Antioxidantien werden oft in Zusammenhang mit Anti-Aging gebracht. Sie kommen in vielen Lebensmitteln als natürliche Stoffe vor, wie z.B. in Kaffee, Tee, Bananen, Trockenbohnen, Mais, Rotwein, Bier, Äpfel, Tomaten und Kartoffeln. Antioxidantien kommen allerdings nicht nur natürlich in Lebensmitteln vor, sondern sie werden Lebensmitteln häufig auch zugesetzt.

Was ist ein Antioxidans und welche Bedeutung hat ein Antioxidans für die Gesundheit?

Granatäpfel sind sehr gesund, weil sie Antioxidantien enthalten, die als Radikalfänger fungieren

Granatäpfel sind sehr gesund, weil sie Antioxidantien enthalten, die als Radikalfänger fungieren

Antioxidans ist eine chemische Verbindung, die eine unerwünschte Oxidation anderer Substanzen gezielt verhindert.
Antioxidantien gelten auch als „Radikalfänger“. Sie deaktivieren im Organismus sogenannte Freie Radikale, deren Vorkommen in großen Mengen mitverantwortlich für den Alterungsprozess sein soll und oft mittelbar in Zusammenhang mit der Entstehung einer Reihe von Krankheiten gebracht wird.Unser Körper kann eine gewisse Menge dieser aggressiven Verbindungen abfangen und auf diese Weise mögliche Zellschäden verhindern. Erst wenn freie Radikale in hohem Masse entstehen, können sie dem Körper Schaden zufügen.

Freie Radikale

Freie Radikale sind schädliche Stoffe, die im Organismus entstehen. Zum Beispiel durch Zigarettenrauch, Sonnenbaden oder durch Stress entstehen sogenannte freie Radikale. Freie Radikale sind einzelne Sauerstoffatome, die noch stärker das Bestreben haben, sich zu binden und Zellwände, Zellkerne und auch unsere DNA als Träger der genetischen Informationen schädigen können. Alle Körperzellen benötigen Sauerstoff. In den Mitochondrien, winzigen Kraftwerken in unseren Zellen verbrennen sie mit Hilfe von Sauerstoff Zucker und halten damit alle Zellreaktionen am Laufen. Als Abfallprodukt dieses Prozesses entstehen freie Radikale und Kohlendioxid. Freie Radikale können von aussen nicht aufgenommen werden, da freie Radikale sofort mit ihrer Umgebung bzw. dem Sauerstoff in ihrer Umgebung reagieren. Neben Sonnenlicht, Rauchen und Stress begünstigt allerdings auch Leistungssport die vermehrten Bildung von freien Radikalen.

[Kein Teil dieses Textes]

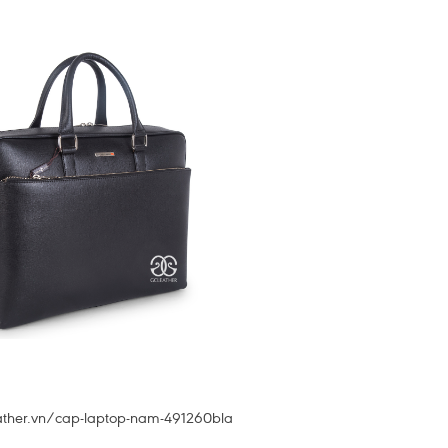
eather.vn/cap-laptop-nam-491260bla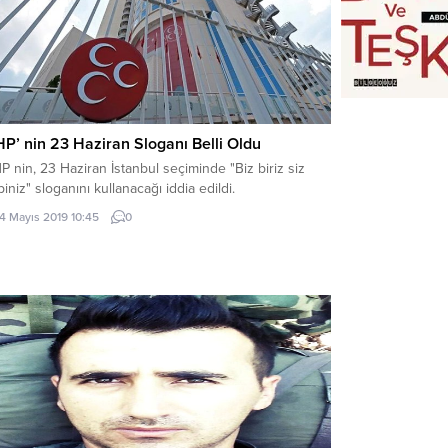
P’ nin 23 Haziran Sloganı Belli Oldu
 nin, 23 Haziran İstanbul seçiminde "Biz biriz siz
iniz" sloganını kullanacağı iddia edildi.
14 Mayıs 2019 10:45
0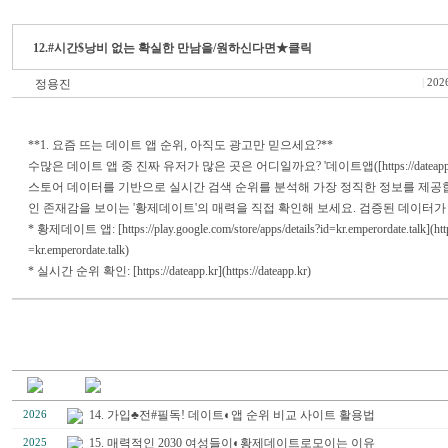
12.#시간$낭비 없는 확실한 만남을/원하신다면★클릭
정용진
|
202
**1. 요즘 뜨는 데이트 앱 순위, 아직도 광고만 믿으세요?**
수많은 데이트 앱 중 진짜 유저가 많은 곳은 어디일까요? '데이트앱([https://dateapp.kr](h
스토어 데이터를 기반으로 실시간 검색 순위를 분석해 가장 정직한 정보를 제공
인 존재감을 보이는 '황제데이트'의 매력을 직접 확인해 보세요. 검증된 데이터
* 황제데이트 앱: [https://play.google.com/store/apps/details?id=kr.emperordate.talk](https
=kr.emperordate.talk)
* 실시간 순위 확인: [https://dateapp.kr](https://dateapp.kr)
14. 가입♣전#필독! 데이트◐앱 순위 비교 사이트 활용법
2026
15. 매력적인 2030 여성들이◐황제데이트로모이는 이유
2025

Natürlich vorkommende Antioxidantien

Die bekanntesten Antioxidantien sind die Vitamine C, E, A, Spurenelemente wie Selen und Zink und unterschiedliche sekundäre Pflanzenstoffe wie Polyphenole. Viele Antioxidantien sitzen in oder direkt unter der Schale. Deshalb sollte man Früchte wenn möglich mit Schale essen und sie nicht schälen. Auch Vollkornprodukte besitzen Antioxidantien, da sich Antioixidantien besonders in den Randschichten von Getreidekörnern befinden.

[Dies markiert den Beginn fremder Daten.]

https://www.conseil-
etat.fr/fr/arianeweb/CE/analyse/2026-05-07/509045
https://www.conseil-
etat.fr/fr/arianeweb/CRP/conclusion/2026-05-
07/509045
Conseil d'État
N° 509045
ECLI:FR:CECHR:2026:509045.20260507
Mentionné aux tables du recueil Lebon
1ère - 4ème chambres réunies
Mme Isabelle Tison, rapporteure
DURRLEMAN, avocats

Synthetische Antioxidantien

Zu den künstlichen Antioxidationsmitteln zählen die Gallate, Butylhydroxyanisol und Butylhydroxytoluol, Ascorbylstearat, Tocopherolacetat.

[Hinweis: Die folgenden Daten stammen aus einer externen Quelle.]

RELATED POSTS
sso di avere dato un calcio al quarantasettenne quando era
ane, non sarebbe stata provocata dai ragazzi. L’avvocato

In welchen Lebensmitteln kommen synthetische Antioxidantien vor?

Ascorbinsäure/Vitamin C: Fleisch- und Fischerzeugnisse, Fruchtsäfte, Konfitüren, Öle bzw. Fette, Obst- und Gemüsekonserven, Backwaren und frische Teigwaren,

Butylhydroxytoluol, Butylhydroxyanisol, Gallate: Bratöl bzw. Brattfett, Tütensuppen und Bratensossen, Kuchenmischungen, salziges Gebäck, industriell verarbeitete Nüsse.